Just when we thought policymakers were serious about addressing climate change, we read in The Washington Post that the US State Department has approved the construction of a new petroleum pipeline with the sole purpose of importing Canadian tar sands oil to the US. As the Renewable Fuels Association noted in August (see photo below), the environmental footprint of tar sands (carbon emissions aside) is very damaging, to say the least.
In justifying its surprising decision, the State Department claims, "Approval of the permit sends a positive economic signal, in a difficult economic period, about the future reliability and availability of a portion of United States' energy imports, and in the immediate term, this shovel-ready project will provide construction jobs for workers in the United States." And concerns about the environmental impact? Here's what Deputy Secretary of State James Steinberg said: Concerns about "higher-than-average levels of greenhouse gas emissions associated with oil sands crude" would be "best addressed in the context of the overall set of domestic policies that Canada and the United States will take to address their respective greenhouse gas emissions." We can be sure that will play well with climate policymakers in China and Saudi Arabia who have been resisting limits on their carbon emissions.
Most Americans have come to understand that relying on increasingly environmentally unsustainable imports of petroleum is not a long-term solution to our energy or greenhouse gas emission problems. But, based on its tar sands pipeline decision, it's clear the State Department hasn't gotten the message.
And neither has, or so it appears, the US Environmental Protection Agency. Acting without a solid scientific or policy basis, the EPA is not only ignoring the vast environmental, greenhouse gas and land use impacts of petroleum production such as tar sands, but is in the process of creating roadblocks for the development of American biofuels, a much cleaner domestic alternative. How illogical and contradictory is it to hold US biofuels to an impossible standard and then turn a blind eye to tar sands? And why would we trumpet creating jobs mining tar sands in Canada, while trashing a renewable industry creating jobs in the US. In promulgating a rulemaking that would make it more difficult to produce biofuels in the US, the EPA has shown surprisingly little concern over the expansion of tar sands production. In its Notice of Proposed Rulemaking, the EPA stated "...our preliminary analysis suggests land use impacts of petroleum production for the fuels used in the US in 2005 would not have an appreciable impact..." Based on the evidence, this claim is not just nonsense, it is dangerous.
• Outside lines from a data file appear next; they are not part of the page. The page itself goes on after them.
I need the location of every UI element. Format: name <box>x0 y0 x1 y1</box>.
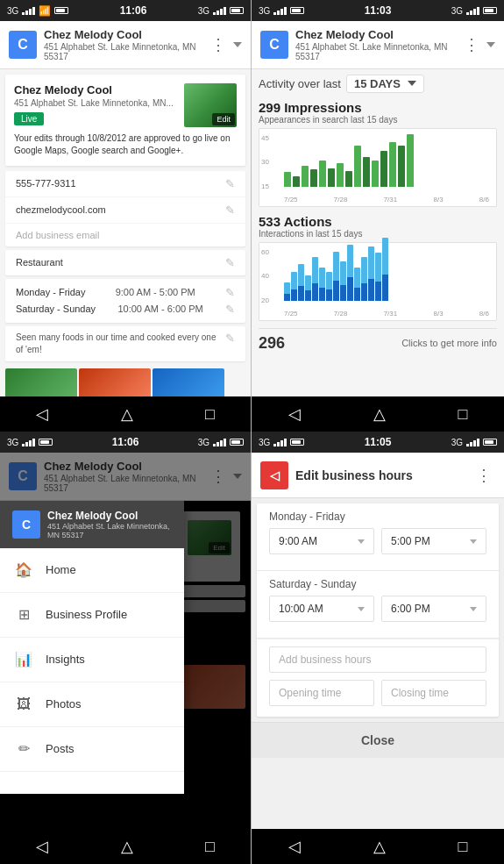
days-badge[interactable]: 15 DAYS <box>346 75 424 93</box>
impressions-subtitle: Appearances in search last 15 days <box>259 115 497 125</box>
more-menu-button-tl[interactable]: ⋮ <box>207 32 230 58</box>
opening-time-placeholder: Opening time <box>279 687 341 699</box>
signal-icon-tr-right <box>466 7 479 15</box>
close-button[interactable]: Close <box>252 722 504 758</box>
category-section: Restaurant ✎ <box>5 250 245 275</box>
signal-right-icon: 3G <box>198 6 209 16</box>
ss-close-value: 6:00 PM <box>391 603 430 615</box>
drawer-item-business-profile[interactable]: ⊞ Business Profile <box>0 593 184 638</box>
photo-thumb-1[interactable] <box>5 368 77 396</box>
category-text: Restaurant <box>16 257 63 268</box>
drawer-item-insights[interactable]: 📊 Insights <box>0 638 184 682</box>
business-info-tl: Chez Melody Cool 451 Alphabet St. Lake M… <box>44 28 207 61</box>
closing-time-field[interactable]: Closing time <box>381 680 486 706</box>
recent-button-tr[interactable]: □ <box>441 398 486 431</box>
impressions-bars <box>284 134 489 187</box>
recent-button-br[interactable]: □ <box>441 831 486 863</box>
drawer-header: C Chez Melody Cool 451 Alphabet St. Lake… <box>0 501 184 548</box>
add-hours-section: Add business hours <box>257 639 499 680</box>
activity-header: Activity over last 15 DAYS <box>259 75 497 93</box>
actions-section: 533 Actions Interactions in last 15 days… <box>259 214 497 321</box>
back-button-bl[interactable]: ◁ <box>18 830 66 863</box>
bottom-left-header-bg: C Chez Melody Cool 451 Alphabet St. Lake… <box>0 453 251 501</box>
contact-info-section: 555-777-9311 ✎ chezmelodycool.com ✎ Add … <box>5 171 245 246</box>
drawer-item-posts[interactable]: ✏ Posts <box>0 727 184 772</box>
actions-subtitle: Interactions in last 15 days <box>259 229 497 239</box>
hours-ss-edit-icon[interactable]: ✎ <box>225 303 235 316</box>
hours-ss-days: Saturday - Sunday <box>16 303 96 314</box>
top-right-time: 11:03 <box>365 4 392 17</box>
back-button-tr[interactable]: ◁ <box>271 397 318 431</box>
signal-br: 3G <box>259 438 270 447</box>
impressions-section: 299 Impressions Appearances in search la… <box>259 100 497 207</box>
phone-row[interactable]: 555-777-9311 ✎ <box>5 171 245 197</box>
hours-mf-row[interactable]: Monday - Friday 9:00 AM - 5:00 PM ✎ <box>16 284 235 301</box>
dropdown-arrow-tr <box>486 42 495 47</box>
home-button-bl[interactable]: △ <box>103 830 151 863</box>
mf-day-label: Monday - Friday <box>269 511 486 523</box>
actions-x-labels: 7/25 7/28 7/31 8/3 8/6 <box>284 310 489 318</box>
ss-open-field[interactable]: 10:00 AM <box>269 596 374 622</box>
photo-thumb-2[interactable] <box>79 368 151 396</box>
home-button-br[interactable]: △ <box>356 830 403 863</box>
days-value: 15 DAYS <box>354 77 401 90</box>
ss-time-row: 10:00 AM 6:00 PM <box>269 596 486 622</box>
category-row[interactable]: Restaurant ✎ <box>5 250 245 275</box>
mf-close-field[interactable]: 5:00 PM <box>381 528 486 554</box>
clicks-label: Clicks to get more info <box>401 338 497 348</box>
ss-close-field[interactable]: 6:00 PM <box>381 596 486 622</box>
bottom-left-time: 11:06 <box>112 436 139 448</box>
hours-ss-row[interactable]: Saturday - Sunday 10:00 AM - 6:00 PM ✎ <box>16 301 235 318</box>
impressions-y-labels: 45 30 15 <box>261 134 269 190</box>
edit-photo-button[interactable]: Edit <box>212 113 235 125</box>
hours-card: Monday - Friday 9:00 AM - 5:00 PM ✎ Satu… <box>5 279 245 323</box>
home-button-tl[interactable]: △ <box>103 397 151 431</box>
battery-icon-br-right <box>483 439 497 446</box>
top-left-status-bar: 3G 📶 11:06 3G <box>0 0 251 21</box>
bottom-right-status-bar: 3G 11:05 3G <box>252 432 504 453</box>
drawer-business-address: 451 Alphabet St. Lake Minnetonka, MN 553… <box>47 522 172 539</box>
wifi-icon: 📶 <box>39 5 51 17</box>
description-text: Seen many foods in our time and cooked e… <box>16 332 225 356</box>
edit-hours-form: Monday - Friday 9:00 AM 5:00 PM <box>257 503 499 717</box>
description-edit-icon[interactable]: ✎ <box>225 332 235 345</box>
home-button-tr[interactable]: △ <box>356 397 403 431</box>
back-button-br[interactable]: ◁ <box>271 830 318 863</box>
back-button-tl[interactable]: ◁ <box>18 397 66 431</box>
recent-button-tl[interactable]: □ <box>188 398 232 431</box>
mf-open-field[interactable]: 9:00 AM <box>269 528 374 554</box>
top-right-header: C Chez Melody Cool 451 Alphabet St. Lake… <box>252 21 504 69</box>
back-arrow-edit[interactable]: ◁ <box>260 461 288 489</box>
email-row[interactable]: Add business email <box>5 224 245 246</box>
recent-button-bl[interactable]: □ <box>188 831 232 863</box>
mf-open-value: 9:00 AM <box>279 535 317 547</box>
actions-title: 533 Actions <box>259 214 497 229</box>
opening-time-field[interactable]: Opening time <box>269 680 374 706</box>
top-left-nav-bar: ◁ △ □ <box>0 396 251 432</box>
bottom-left-status-bar: 3G 11:06 3G <box>0 432 251 453</box>
more-menu-button-tr[interactable]: ⋮ <box>460 32 483 58</box>
drawer-item-home[interactable]: 🏠 Home <box>0 548 184 593</box>
battery-icon-bl <box>39 439 53 446</box>
phone-edit-icon[interactable]: ✎ <box>225 177 235 190</box>
signal-left-tr: 3G <box>259 6 270 16</box>
actions-bars <box>284 248 489 301</box>
drawer-item-photos[interactable]: 🖼 Photos <box>0 682 184 727</box>
website-text: chezmelodycool.com <box>16 204 106 215</box>
photo-thumb-3[interactable] <box>153 368 224 396</box>
hours-mf-days: Monday - Friday <box>16 287 85 297</box>
impressions-title: 299 Impressions <box>259 100 497 115</box>
website-row[interactable]: chezmelodycool.com ✎ <box>5 197 245 224</box>
category-edit-icon[interactable]: ✎ <box>225 256 235 269</box>
signal-left: 3G <box>7 6 18 16</box>
website-edit-icon[interactable]: ✎ <box>225 204 235 217</box>
more-menu-button-br[interactable]: ⋮ <box>472 462 495 489</box>
actions-y-labels: 60 40 20 <box>261 248 269 304</box>
hours-mf-edit-icon[interactable]: ✎ <box>225 286 235 299</box>
add-hours-placeholder: Add business hours <box>279 653 371 666</box>
add-hours-field[interactable]: Add business hours <box>269 646 486 673</box>
navigation-drawer: C Chez Melody Cool 451 Alphabet St. Lake… <box>0 501 184 794</box>
more-menu-button-bl[interactable]: ⋮ <box>207 463 230 489</box>
posts-icon: ✏ <box>14 739 33 759</box>
ss-open-value: 10:00 AM <box>279 603 323 615</box>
Not only is tar sands-based petroleum production environmentally damaging, so too is refining this heavier source of crude oil. According to the Chicago Tribune, "researchers have calculated that refining the Canadian petroleum produces 15 percent to 40 percent more carbon dioxide emissions than conventional oil."
Clearly, tar sands excavation involves significant environmental damages -- with regard to land, water and air. If massive tar sands excavation doesn't have a disruptive effect on land use in Canada, that will be news to many environmental organizations both here and in Canada. In the Post story, Sarah Burt, an attorney for Earthjustice said, "By approving this pipeline, we are committing to another generation of dependence not only on fossil fuels but on the dirtiest, most greenhouse-gas-emitting fossil fuels. We thought that the Obama administration would walk the walk on this, but it appears that that's not happening."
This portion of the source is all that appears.